Test whether your data file has the required format for use in `rdss`.

Description

This is the mandatory first step when using rdss. This function performs several checks for possible formatting mistakes, and returns a dataframe with “normalized” reformatted contents.

Usage

dss_check_data(dtf, sex, females, males,
               tbd, rm_empty_rows = FALSE,
               mode = "console")

Arguments

`dtf`	previously imported dataframe. Warning: at this stage, individual IDs must be indicated as a character vector in the first column of the dataframe, and not directly as custom row names (see Notes below, see also the package vignette).
`sex`	character string; name of the column filled with the sex of individuals in the dataframe `dtf`.
`females`	character string; abbreviation used for female individuals in the sex column.
`males`	character string; abbreviation used for male individuals in the sex column.
`tbd`	character string; abbreviation used for target individuals in the sex column.
`rm_empty_rows`	boolean. Should individuals with no value at all be removed from the dataframe?
`mode`	for internal use in the shiny app only; final users in R scripts should stick with the default value, `console`.

Details

This functions performs a series a six checks on the dataframe dtf, and displays explicit and useful error messages when formatting mistakes are found (duplicates in row names, typos in the Sex column, etc.).

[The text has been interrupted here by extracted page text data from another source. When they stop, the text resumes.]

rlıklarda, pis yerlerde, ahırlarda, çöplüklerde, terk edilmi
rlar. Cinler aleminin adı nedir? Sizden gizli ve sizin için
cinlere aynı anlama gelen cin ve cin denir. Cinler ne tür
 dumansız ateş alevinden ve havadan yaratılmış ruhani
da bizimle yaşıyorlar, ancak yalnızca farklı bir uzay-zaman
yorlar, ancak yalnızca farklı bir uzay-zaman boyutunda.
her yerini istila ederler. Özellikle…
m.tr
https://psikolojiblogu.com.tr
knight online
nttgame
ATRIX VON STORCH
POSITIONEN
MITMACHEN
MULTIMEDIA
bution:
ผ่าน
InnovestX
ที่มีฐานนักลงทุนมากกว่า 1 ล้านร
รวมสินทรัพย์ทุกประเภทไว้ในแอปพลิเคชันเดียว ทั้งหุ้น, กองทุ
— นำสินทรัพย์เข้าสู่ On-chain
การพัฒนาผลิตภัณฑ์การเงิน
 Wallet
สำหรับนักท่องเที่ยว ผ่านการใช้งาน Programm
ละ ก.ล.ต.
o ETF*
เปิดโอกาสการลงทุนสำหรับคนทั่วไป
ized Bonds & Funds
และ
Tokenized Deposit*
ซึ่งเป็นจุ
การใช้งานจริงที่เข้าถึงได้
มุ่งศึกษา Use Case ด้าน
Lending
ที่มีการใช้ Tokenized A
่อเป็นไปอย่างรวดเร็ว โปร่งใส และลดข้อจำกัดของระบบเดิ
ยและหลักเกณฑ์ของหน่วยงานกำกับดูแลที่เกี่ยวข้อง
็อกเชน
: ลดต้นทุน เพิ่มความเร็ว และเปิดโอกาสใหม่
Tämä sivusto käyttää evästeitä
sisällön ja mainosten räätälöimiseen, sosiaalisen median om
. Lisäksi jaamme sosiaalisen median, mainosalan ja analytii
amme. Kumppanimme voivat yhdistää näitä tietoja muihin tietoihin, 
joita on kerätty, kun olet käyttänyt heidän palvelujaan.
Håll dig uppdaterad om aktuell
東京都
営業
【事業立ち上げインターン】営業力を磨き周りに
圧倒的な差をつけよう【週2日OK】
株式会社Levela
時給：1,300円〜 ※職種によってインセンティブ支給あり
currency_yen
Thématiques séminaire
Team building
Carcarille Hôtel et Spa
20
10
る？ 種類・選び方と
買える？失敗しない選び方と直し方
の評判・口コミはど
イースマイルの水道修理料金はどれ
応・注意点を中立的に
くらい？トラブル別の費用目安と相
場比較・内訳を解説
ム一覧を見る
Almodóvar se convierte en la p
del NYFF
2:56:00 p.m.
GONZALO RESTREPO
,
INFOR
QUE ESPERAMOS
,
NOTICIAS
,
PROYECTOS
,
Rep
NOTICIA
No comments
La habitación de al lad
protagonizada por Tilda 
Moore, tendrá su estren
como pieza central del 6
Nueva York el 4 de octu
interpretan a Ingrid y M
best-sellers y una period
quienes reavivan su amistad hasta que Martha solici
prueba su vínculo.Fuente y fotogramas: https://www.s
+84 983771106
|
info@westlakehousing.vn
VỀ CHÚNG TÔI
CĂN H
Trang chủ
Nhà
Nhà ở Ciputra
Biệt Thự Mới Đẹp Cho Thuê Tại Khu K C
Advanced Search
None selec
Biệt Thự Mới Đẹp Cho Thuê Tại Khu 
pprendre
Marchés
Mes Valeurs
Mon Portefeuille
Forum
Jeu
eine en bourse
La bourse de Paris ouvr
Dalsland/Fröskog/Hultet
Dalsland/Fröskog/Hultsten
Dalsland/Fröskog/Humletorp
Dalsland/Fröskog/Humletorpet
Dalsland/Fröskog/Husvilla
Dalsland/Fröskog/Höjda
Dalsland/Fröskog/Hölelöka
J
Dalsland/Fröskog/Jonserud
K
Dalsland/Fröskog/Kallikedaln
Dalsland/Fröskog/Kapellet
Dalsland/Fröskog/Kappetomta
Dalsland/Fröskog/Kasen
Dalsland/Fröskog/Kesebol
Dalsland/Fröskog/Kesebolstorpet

Also, it returns a dataframe whose the contents are “standardized”:

the sex column is automatically renamed as Sex
the sex factor is then releveled: females now match the level F, males now match the level M, target individuals now match the level TBD. This will facilitate and standardize the presentation of classification results for all users.

Value

A dataframe with same contents as dtf, but whose sex factor has possibly be renamed and releveled (see Details).

Note

Please note that the input dataframe dtf must not have row names, i.e. must not have been imported using the argument row.names = 1 from read.csv(), for instance. Instead, its first column must be a character vector filled with individual IDs. This character vector will be transformed as row names (after several checks) by this function. See the package vignette for additional details.